- Task statement: Go through the entries below and copy every line that holds the word "Geneigte".

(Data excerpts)
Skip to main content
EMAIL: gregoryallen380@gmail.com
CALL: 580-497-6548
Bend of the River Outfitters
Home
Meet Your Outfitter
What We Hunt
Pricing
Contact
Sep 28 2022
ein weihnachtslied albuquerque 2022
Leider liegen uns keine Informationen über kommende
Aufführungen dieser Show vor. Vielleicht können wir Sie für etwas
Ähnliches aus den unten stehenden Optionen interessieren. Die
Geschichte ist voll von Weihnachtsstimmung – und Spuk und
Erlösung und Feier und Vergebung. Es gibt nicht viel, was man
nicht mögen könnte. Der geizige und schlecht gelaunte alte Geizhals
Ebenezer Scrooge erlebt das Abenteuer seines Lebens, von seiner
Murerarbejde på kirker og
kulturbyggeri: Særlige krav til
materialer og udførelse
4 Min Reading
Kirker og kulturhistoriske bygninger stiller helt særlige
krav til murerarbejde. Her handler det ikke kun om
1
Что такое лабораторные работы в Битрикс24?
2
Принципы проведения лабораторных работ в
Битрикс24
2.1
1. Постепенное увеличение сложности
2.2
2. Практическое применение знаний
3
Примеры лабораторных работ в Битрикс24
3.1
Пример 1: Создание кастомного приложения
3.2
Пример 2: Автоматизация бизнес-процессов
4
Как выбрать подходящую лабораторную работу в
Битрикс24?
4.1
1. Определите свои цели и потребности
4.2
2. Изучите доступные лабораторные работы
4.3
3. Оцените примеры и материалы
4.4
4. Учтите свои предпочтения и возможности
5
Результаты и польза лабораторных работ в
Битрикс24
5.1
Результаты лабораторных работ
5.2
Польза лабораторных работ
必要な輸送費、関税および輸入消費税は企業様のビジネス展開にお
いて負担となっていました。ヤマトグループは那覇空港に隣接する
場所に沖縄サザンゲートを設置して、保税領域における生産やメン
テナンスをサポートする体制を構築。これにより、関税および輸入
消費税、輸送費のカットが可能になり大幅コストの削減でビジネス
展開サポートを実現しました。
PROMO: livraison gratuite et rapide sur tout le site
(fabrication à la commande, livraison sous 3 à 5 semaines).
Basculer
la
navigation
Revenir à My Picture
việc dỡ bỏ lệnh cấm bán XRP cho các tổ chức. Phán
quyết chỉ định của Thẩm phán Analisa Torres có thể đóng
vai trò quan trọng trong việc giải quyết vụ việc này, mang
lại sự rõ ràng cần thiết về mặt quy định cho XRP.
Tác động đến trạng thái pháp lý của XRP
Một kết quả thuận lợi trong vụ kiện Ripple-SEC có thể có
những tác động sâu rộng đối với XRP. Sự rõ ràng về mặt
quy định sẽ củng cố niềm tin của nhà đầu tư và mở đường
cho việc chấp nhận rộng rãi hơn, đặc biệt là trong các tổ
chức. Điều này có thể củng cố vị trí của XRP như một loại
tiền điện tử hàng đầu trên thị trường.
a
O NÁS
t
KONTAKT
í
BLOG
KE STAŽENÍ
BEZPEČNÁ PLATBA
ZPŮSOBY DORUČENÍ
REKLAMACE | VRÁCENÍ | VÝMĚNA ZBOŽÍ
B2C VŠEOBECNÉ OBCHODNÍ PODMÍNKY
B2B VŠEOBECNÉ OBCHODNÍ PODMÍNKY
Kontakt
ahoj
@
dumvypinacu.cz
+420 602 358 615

---

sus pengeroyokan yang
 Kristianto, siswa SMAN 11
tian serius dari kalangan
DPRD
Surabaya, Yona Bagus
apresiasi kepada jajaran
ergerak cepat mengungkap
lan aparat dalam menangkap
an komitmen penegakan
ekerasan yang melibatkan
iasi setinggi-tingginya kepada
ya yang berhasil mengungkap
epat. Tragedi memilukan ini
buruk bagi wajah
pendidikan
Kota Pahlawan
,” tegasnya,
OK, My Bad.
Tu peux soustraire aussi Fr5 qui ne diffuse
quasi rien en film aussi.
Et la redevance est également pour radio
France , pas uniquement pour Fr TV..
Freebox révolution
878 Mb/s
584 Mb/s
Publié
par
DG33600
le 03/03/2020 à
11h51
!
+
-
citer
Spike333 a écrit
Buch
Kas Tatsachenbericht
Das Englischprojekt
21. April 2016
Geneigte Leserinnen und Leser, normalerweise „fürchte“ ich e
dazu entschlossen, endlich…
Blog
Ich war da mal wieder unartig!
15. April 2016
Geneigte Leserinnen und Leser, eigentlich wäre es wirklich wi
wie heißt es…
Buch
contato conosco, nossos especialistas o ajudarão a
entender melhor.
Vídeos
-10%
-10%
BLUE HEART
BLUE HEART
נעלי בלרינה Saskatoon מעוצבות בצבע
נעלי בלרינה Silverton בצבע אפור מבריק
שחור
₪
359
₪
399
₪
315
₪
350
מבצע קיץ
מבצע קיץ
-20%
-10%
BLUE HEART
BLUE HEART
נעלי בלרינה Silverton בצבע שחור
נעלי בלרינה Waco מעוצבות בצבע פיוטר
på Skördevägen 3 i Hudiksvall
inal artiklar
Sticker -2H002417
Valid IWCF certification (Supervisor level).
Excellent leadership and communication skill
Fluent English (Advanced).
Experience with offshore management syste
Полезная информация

--

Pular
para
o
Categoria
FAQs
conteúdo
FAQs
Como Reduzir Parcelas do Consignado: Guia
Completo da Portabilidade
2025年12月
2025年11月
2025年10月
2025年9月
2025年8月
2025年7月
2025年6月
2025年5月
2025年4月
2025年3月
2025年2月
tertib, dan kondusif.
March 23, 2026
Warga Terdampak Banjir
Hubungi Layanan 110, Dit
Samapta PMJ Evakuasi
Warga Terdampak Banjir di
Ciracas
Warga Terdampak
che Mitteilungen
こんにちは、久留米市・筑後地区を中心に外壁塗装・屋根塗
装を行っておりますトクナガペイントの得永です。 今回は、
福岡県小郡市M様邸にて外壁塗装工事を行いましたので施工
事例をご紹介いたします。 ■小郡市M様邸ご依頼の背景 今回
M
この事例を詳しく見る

- Result:
Geneigte Leserinnen und Leser, normalerweise „fürchte“ ich e
Geneigte Leserinnen und Leser, eigentlich wäre es wirklich wi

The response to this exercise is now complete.